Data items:

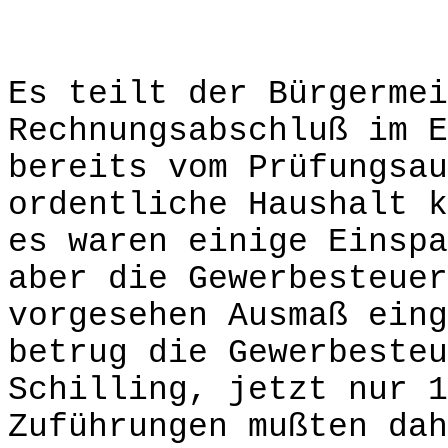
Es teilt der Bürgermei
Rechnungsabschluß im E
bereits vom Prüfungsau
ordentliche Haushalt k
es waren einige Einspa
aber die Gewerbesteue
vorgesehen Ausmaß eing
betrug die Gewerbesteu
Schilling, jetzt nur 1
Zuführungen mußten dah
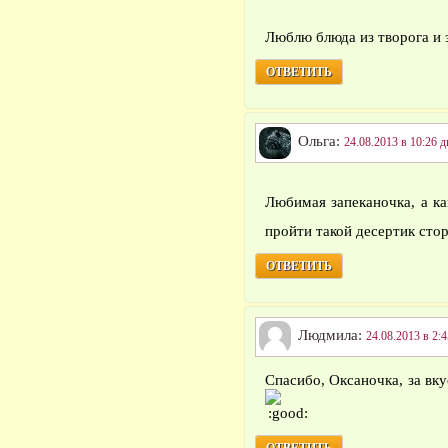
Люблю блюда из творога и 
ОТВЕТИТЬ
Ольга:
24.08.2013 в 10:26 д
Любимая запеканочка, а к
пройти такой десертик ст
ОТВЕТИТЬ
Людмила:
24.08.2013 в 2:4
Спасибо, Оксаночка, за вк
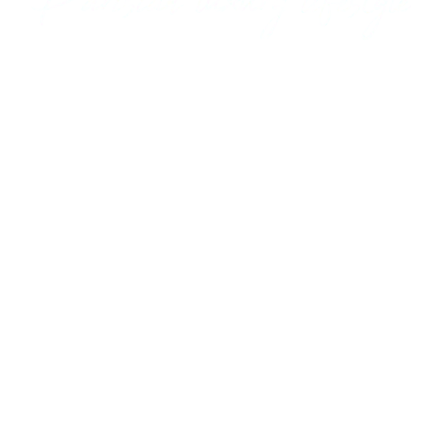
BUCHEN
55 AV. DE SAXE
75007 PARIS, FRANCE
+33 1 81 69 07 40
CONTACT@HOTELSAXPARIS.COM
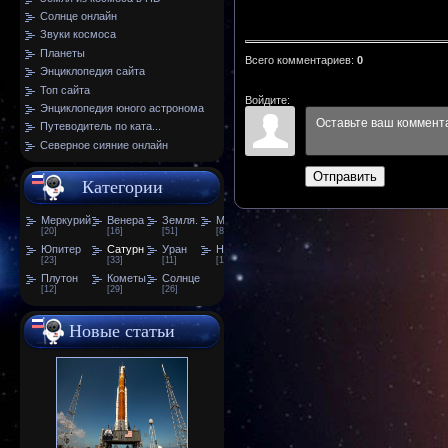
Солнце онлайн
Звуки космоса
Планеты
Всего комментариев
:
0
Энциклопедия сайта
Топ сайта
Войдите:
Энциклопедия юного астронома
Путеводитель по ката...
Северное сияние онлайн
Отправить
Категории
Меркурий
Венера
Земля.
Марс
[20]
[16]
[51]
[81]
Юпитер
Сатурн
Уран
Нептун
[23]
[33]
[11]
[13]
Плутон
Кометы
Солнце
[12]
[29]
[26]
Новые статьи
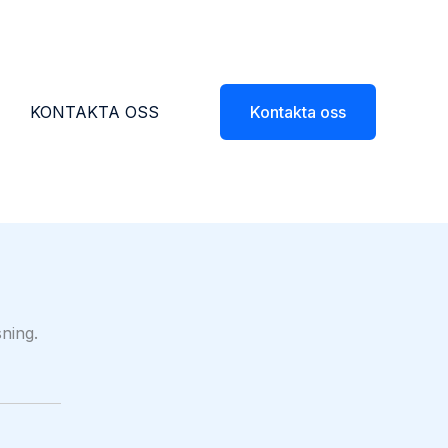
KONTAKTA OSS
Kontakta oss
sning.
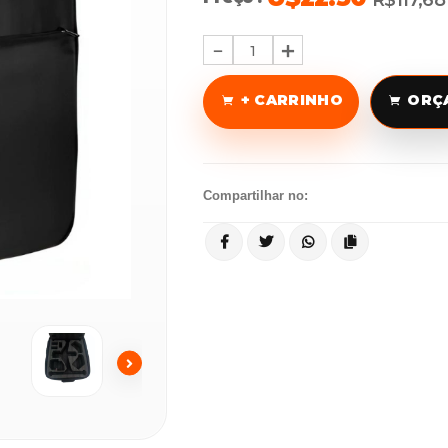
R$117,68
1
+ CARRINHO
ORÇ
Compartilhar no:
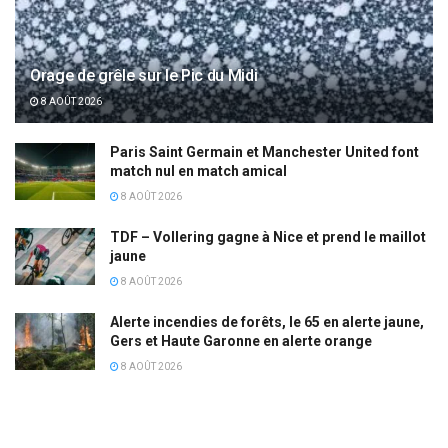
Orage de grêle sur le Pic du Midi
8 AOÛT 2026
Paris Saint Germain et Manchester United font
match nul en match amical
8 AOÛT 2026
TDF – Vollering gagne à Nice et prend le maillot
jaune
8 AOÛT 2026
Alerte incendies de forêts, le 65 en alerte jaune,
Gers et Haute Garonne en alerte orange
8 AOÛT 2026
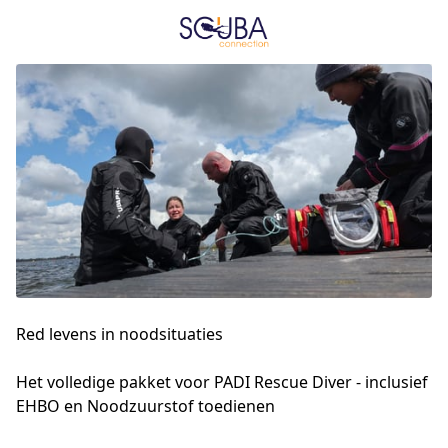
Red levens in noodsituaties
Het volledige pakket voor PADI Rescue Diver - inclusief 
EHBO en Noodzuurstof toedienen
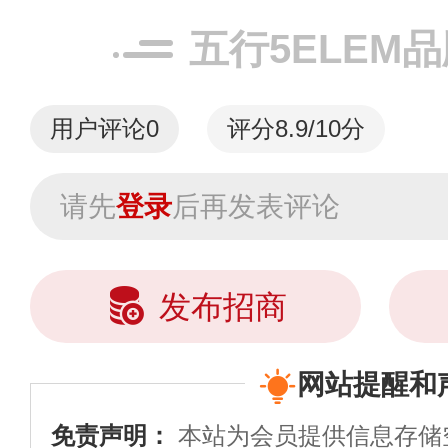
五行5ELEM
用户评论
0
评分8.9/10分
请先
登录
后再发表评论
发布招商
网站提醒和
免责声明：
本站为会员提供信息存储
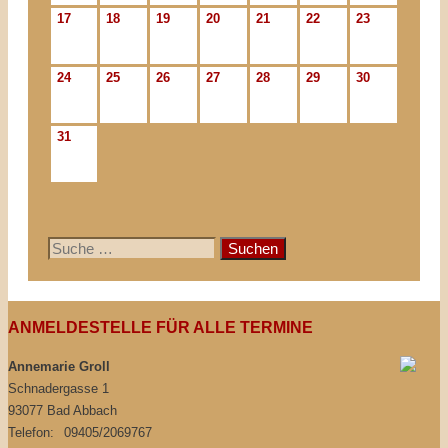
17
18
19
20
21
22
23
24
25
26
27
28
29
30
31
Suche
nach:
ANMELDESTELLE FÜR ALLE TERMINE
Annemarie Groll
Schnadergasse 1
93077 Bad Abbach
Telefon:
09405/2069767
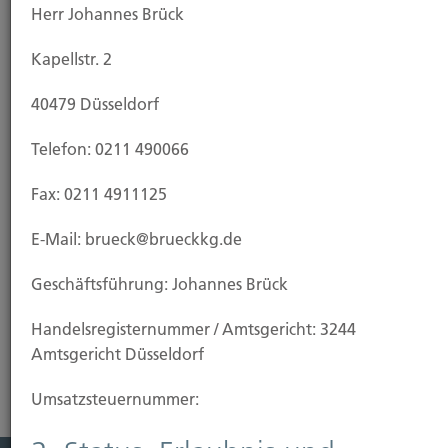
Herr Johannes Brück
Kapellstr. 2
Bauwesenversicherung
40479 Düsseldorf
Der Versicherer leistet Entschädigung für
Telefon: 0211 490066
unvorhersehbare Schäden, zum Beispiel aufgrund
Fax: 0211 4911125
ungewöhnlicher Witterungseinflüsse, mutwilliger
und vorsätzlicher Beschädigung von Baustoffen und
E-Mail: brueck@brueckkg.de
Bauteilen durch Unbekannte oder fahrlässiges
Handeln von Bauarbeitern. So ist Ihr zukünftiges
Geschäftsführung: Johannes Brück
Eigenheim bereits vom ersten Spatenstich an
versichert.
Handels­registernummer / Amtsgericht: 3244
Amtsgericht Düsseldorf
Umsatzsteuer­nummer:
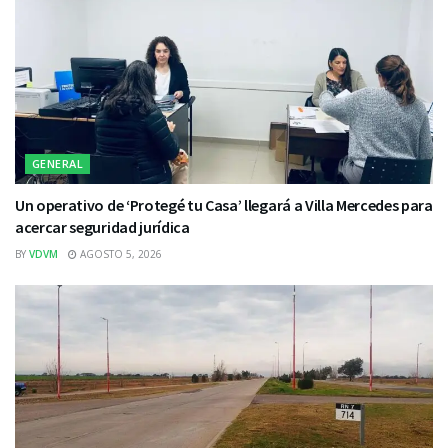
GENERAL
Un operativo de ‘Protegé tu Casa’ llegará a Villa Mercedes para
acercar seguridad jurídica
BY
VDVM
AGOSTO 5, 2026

--

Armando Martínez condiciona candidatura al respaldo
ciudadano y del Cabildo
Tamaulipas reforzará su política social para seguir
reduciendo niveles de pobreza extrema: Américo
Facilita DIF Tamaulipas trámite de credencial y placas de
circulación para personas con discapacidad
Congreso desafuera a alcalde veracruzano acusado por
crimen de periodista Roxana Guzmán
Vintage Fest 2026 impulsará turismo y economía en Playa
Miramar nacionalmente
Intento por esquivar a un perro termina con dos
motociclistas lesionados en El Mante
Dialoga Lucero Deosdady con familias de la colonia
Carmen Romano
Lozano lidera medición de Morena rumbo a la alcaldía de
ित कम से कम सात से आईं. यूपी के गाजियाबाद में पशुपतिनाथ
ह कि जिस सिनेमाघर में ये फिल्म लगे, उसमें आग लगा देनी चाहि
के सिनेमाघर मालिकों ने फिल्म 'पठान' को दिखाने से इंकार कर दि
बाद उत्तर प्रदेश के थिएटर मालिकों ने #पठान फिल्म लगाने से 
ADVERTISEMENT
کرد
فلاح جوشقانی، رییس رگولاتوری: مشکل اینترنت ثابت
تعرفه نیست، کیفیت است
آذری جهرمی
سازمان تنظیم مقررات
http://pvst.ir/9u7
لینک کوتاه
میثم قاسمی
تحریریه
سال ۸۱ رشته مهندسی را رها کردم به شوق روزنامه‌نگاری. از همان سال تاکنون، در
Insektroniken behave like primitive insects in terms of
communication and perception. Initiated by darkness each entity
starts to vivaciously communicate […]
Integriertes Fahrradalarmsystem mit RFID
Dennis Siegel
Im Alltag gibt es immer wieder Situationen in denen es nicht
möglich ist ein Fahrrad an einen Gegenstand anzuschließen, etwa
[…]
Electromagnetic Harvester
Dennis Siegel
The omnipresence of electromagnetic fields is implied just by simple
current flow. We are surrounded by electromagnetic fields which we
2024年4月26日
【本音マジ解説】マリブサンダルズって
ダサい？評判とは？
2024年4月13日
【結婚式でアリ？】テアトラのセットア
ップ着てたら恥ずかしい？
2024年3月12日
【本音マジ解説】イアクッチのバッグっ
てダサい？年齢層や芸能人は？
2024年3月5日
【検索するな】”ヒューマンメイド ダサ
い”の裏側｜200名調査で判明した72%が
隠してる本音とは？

...

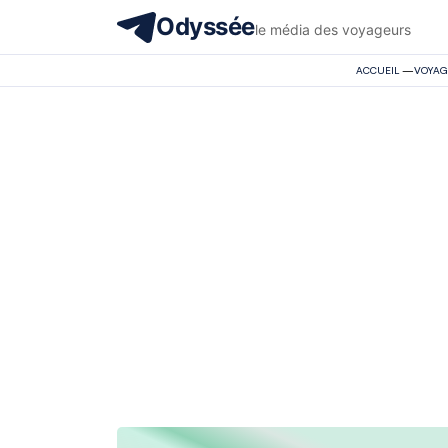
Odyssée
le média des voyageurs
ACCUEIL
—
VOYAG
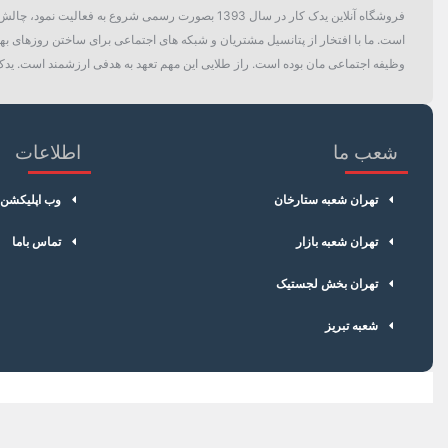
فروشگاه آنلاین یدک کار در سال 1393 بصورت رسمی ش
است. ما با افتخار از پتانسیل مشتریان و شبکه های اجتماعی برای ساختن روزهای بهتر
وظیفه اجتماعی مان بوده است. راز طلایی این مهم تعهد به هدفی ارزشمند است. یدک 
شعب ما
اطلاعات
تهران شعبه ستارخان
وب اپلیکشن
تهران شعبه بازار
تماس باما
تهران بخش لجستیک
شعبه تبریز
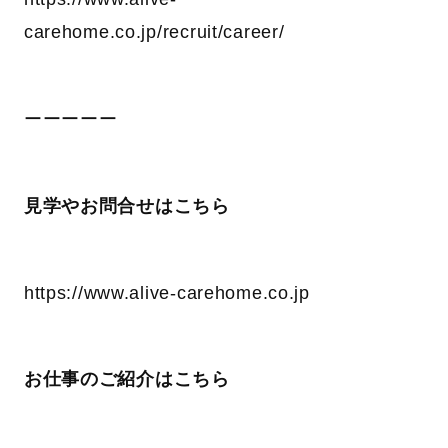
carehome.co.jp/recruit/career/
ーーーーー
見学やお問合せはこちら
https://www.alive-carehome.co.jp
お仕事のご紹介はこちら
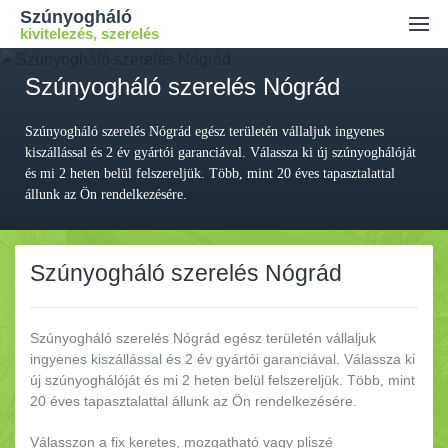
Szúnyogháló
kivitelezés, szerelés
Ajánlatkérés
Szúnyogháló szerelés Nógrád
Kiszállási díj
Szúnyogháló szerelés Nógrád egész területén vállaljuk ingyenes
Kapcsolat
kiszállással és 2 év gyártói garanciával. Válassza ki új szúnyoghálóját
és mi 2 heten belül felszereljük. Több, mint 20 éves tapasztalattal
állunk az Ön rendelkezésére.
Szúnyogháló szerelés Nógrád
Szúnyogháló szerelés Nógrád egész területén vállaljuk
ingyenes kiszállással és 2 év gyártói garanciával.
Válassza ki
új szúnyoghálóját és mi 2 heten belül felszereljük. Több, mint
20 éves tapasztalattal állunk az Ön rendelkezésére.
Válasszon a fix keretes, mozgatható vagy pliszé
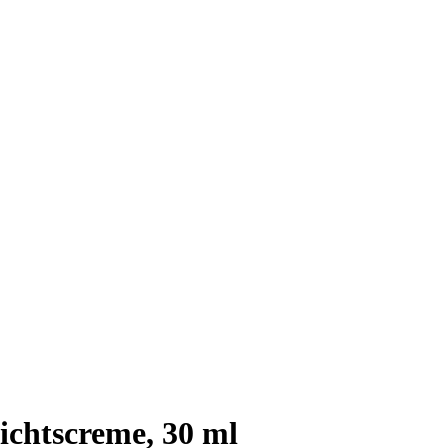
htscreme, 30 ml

What you have to do:
From the entries above, print the lines beginning at the one with "Intento por esquivar" and stopping after the one with "गाजियाबाद में पशुपतिनाथ", exactly as written and with nothing else.

Response to this task:
Intento por esquivar a un perro termina con dos
motociclistas lesionados en El Mante
Dialoga Lucero Deosdady con familias de la colonia
Carmen Romano
Lozano lidera medición de Morena rumbo a la alcaldía de
ित कम से कम सात से आईं. यूपी के गाजियाबाद में पशुपतिनाथ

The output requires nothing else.